For the inexperienced observers on the mass images, there was no relationship between confidence and window/level use (χ2 = 9.06, df = 5, p = 0.1068), but there was between confidence and magnification use (χ2 = 17.86, df = 5, p = 0.0031) and MTF compensation tool use (χ2 = 66.85, df = 5, p < 0.0001). For both magnification and MTF compensation use, confidence ratings tended to be higher when the tools were used than when they were not. For calcifications, window/level showed no significant relationship (χ2 = 6.40, df = 5, p = 0.2690) and neither did magnification (χ2 = 7.77, df = 5, p = 0.1697), but MTF compensation did (χ2 = 37.46, df = 5, p < 0.0001) show higher confidence with tool use.

Discussion

Overall, the experienced readers performed better (higher Az) than the inexperienced observers for both mass and microcalcification detection as was expected. Viewing times were also shorter for the experienced observers, and that was expected as well because both of these effects have been observed previously.19,20 In terms of how the image-processing tools were used, there were some interesting differences seen between the experienced and inexperienced observers. The experienced observers used the window/level function significantly more than the inexperienced observers. However, for neither group was there a significant relationship between window/level use and decision confidence. The higher use of window/level by the experienced observers may be because of the fact that they normally use this function during their clinical interpretation of mammograms and thus have a better understanding of what they are looking for and how changes in window/level can affect the appearance of the structures they are looking at. This may be true for the group of radiologists used in this study because they read FFDM images on a daily basis, but may not hold true if we did the study with readers still using film. That it is not related to confidence is likely because of the fact that they simply use it on practically every image.

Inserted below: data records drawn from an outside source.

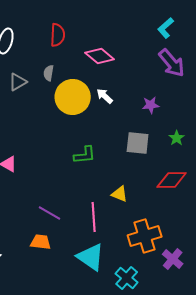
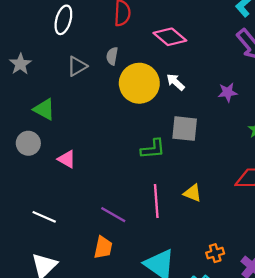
gray square: (138, 143) -> (185, 129), moved
pink line: (94, 217) -> (156, 201), moved
orange cross: (145, 236) -> (215, 253), moved, size x0.5
orange trapezoid: (41, 242) -> (103, 247), turned 95

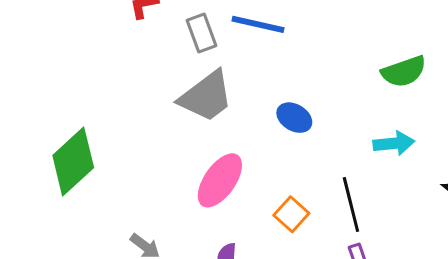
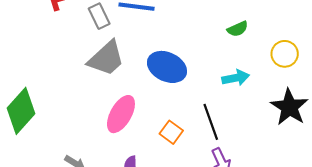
green semicircle: (404, 72) -> (238, 29), size x0.7
blue ellipse: (294, 118) -> (167, 67), size x1.6

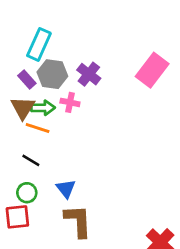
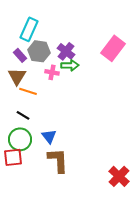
green arrow: (43, 108) -> (70, 65), moved
green circle: (27, 193) -> (20, 139), size x1.5

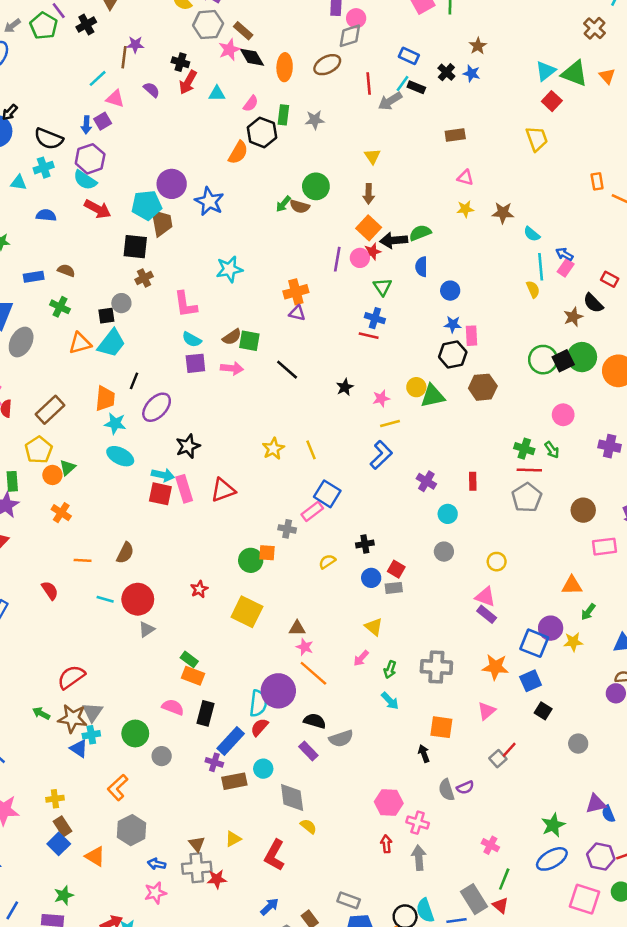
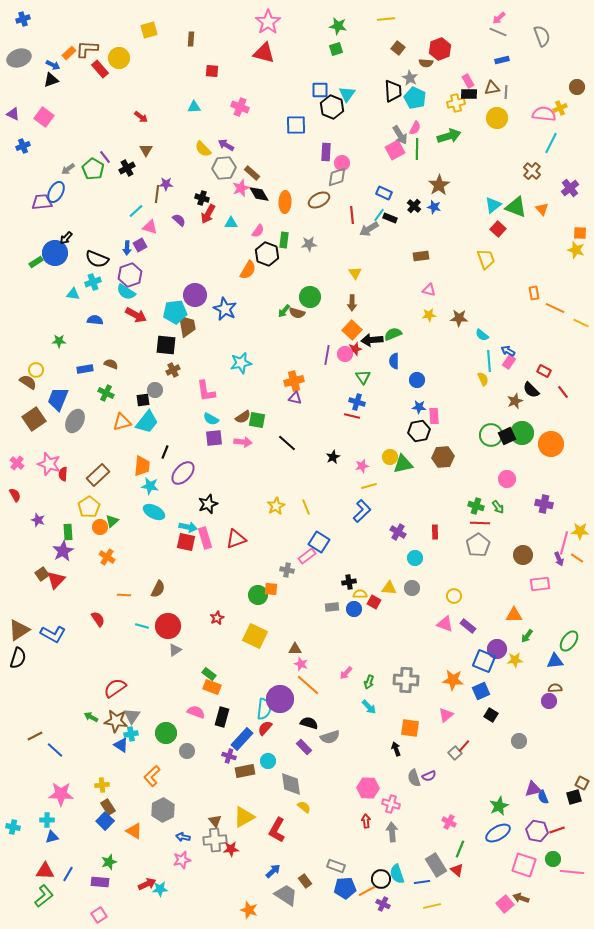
brown star: (478, 46) -> (439, 185), size x1.5
yellow semicircle: (327, 562) -> (360, 594), moved, turned 32
gray rectangle: (394, 588) -> (332, 607), moved
purple rectangle: (487, 614) -> (468, 626), moved
yellow triangle: (374, 627) -> (389, 588), moved, turned -35
yellow triangle: (233, 839) -> (244, 817), size x1.6

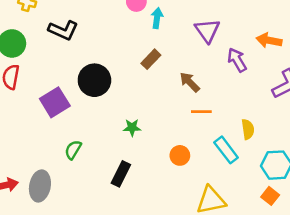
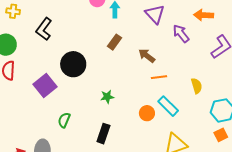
black L-shape: (63, 30) -> (44, 29), turned 110
cyan rectangle: (226, 150) -> (168, 106), moved
orange square: (270, 196) -> (221, 135), turned 32

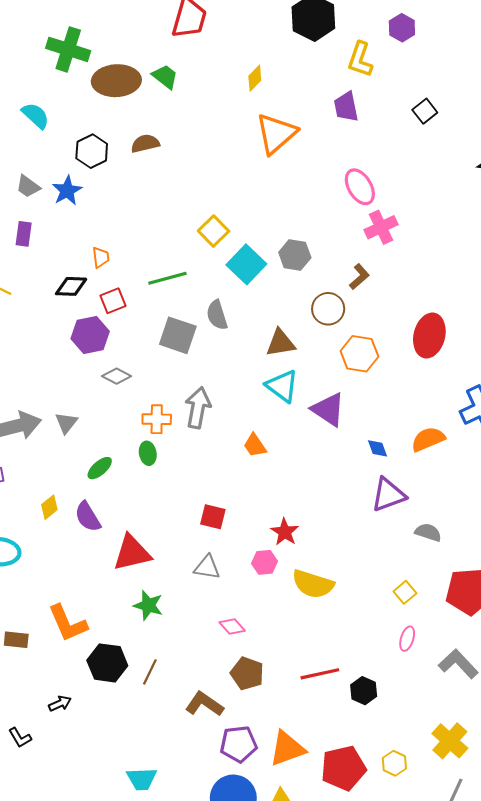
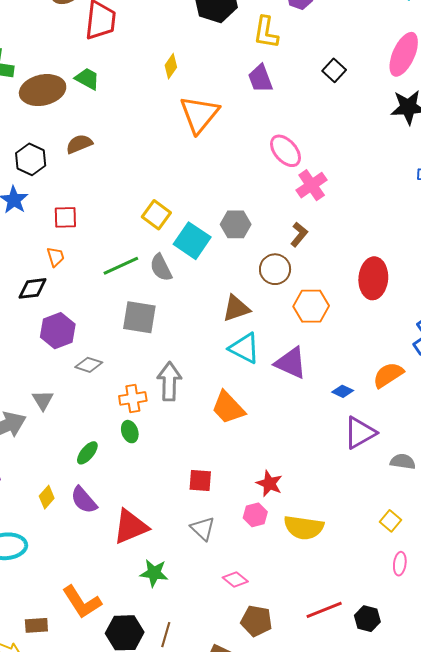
red square: (113, 301) -> (65, 217), moved, turned 30
gray semicircle: (217, 315) -> (161, 268), moved
gray triangle: (66, 423) -> (43, 400), moved
orange trapezoid: (255, 445) -> (228, 408), size x1.5
blue diamond: (378, 448) -> (343, 391), turned -35
gray triangle: (207, 567) -> (203, 528), turned 44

The inexperienced observers used the magnification and MTF compensation tools significantly more than the experienced observers, but for both groups, there was a significant increase in confidence when those tools were used. One possible explanation for the difference in usage may be that the experienced observers are better able to judge the relevant characteristics of lesions (to determine benign vs. malignant) on a more global level than the inexperienced observers. The inexperienced observers needed to examine more closely (magnify) and enhance the features (MTF compensation), whereas the experienced observers could recognize these features without the enhancement aids.

Careful physical characterization of softcopy display devices and development of image-processing techniques to compensate for deficiencies in these displays can improve observer performance in the interpretation of mammographic images. Users of softcopy displays for mammographic interpretation need to be aware of some of the deficiencies in these displays and the fact that techniques are available to help in the interpretation process. The use of these techniques may take more time, but they can improve decision confidence.